Why Do Routines Matter?
Just about everyone has routines in their lives. You probably wake up at more or less the same time each weekday. You may have a routine of skipping breakfast, or perhaps you eat the same thing every day. If you go to an office every day, it’s likely that you take the same route daily. Your calendar probably has some routines embedded in it, like standing meetings or conference calls. You get the idea. Human beings make an almost countless number of decisions every day. The range I’ve read online starts at 612 on the low end and tops out at 35,000 on the high end. Whatever the actual number is, when you stop and really break down everything you do in a given day, you realize there are a lot of decisions. It’s a good thing that we have a lot of routines because if you actually had to stop and consciously think about every decision you make in a day, it would lead to a literal case of paralysis by analysis.
So routines are a good thing until they are no longer a good thing. You reach that tipping point when the routines you have no longer serve you. When was the last time you stepped back and took a look at the routines you go through most days to ask if each of them is really in service of your showing up at your best? Chances are, it’s been awhile.
That’s what we’ll be working on over the next several chapters by asking:
What are the routines that I either have in my life already or need to add to my life to enable me to show up at my best more often than not?
By focusing on the routines that add value, it will be easier for you to identify and change the routines that reduce value. The good routines will begin to crowd out the bad ones.
It comes back to that favorite Aristotle quote I cited in Chapter 4, “We are what we repeatedly do. Excellence, then, is not an act but a habit.” For our purposes, excellence represents you at your best. Habits are the consciously chosen actions that make up the routines that help you show up at your best.
An example of how this works comes from Crystal Cooper, the Unisys vice president we met in Chapter 6. The day I interviewed her, she mentioned that she was two or three business days away from an important presentation that she and her team had not yet nailed down. When I remarked that she seemed really calm and peaceful about that, she told me that she had learned enough about herself over the years to know that she would get everything done in time and that it was all good. (She was right. When I e-mailed her a few weeks later to ask how things went with the presentation, she reported, “We did a great job, and it was a good day.”)
In our interview, Cooper told me that the routines she’s followed over the years enable her to be calm in a deep way, “How you feel internally is how you will present externally,” she told me.
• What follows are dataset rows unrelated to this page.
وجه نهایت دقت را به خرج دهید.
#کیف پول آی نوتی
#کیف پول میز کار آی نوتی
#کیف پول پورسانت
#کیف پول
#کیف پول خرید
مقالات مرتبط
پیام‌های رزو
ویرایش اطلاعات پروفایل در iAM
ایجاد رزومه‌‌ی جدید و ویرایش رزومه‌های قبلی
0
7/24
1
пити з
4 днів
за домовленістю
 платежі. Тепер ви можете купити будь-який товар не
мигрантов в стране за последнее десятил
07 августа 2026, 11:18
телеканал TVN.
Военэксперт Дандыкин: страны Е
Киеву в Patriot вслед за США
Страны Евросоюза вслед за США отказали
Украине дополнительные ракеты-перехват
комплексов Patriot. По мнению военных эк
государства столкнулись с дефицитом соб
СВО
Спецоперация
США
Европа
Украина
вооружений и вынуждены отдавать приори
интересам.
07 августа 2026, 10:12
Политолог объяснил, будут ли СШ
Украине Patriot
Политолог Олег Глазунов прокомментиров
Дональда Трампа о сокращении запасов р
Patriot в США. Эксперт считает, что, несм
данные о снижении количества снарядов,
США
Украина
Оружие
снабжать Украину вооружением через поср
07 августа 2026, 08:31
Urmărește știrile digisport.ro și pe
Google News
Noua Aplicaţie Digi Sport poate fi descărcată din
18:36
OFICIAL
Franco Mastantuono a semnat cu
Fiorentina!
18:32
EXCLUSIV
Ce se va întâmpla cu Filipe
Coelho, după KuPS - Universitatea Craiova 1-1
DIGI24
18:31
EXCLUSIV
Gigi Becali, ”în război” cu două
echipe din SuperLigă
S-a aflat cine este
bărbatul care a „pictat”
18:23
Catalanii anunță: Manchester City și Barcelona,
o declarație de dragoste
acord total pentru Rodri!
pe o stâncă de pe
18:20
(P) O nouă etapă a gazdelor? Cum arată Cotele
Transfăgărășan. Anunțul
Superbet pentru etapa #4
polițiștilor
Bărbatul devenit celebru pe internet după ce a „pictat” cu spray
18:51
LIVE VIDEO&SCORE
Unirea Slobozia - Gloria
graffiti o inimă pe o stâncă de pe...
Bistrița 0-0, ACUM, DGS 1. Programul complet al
She continued, “It’s very hard to be calm on the outside if you’re not calm on the inside. For me, that comes from daily routines. . . . Through them, I realized that it’s all in me. I have it. The routines get me to a place where I can access that creativity and be calm and confident so that I can do these things.”
Daily yoga and meditation are at the heart of the routines that enable Cooper to show up in the calm, confident, and creative state that represents her at her best. She told me, “I started off on a fairly irregular basis, and then it got to a place where I needed to incorporate it every day in the morning or, based on whatever my day was going to be like, I was able to pick 20 minutes, or half an hour, or 15 minutes, just depending on how I was feeling that day.” She has found that by coming back to these routines for some period of time each day, she is not only able to set her energy level and pace but also able to clarify what she wants to accomplish in a given day.
Again, as your routines may be different from Alanson Van Fleet’s daily happy hour; they may be different from Crystal Cooper’s daily base touch with yoga and meditation. The point isn’t to advocate specific routines but to help you identify a few that will enhance the level of mindfulness you need to bring a focused sense of awareness and intention to your life.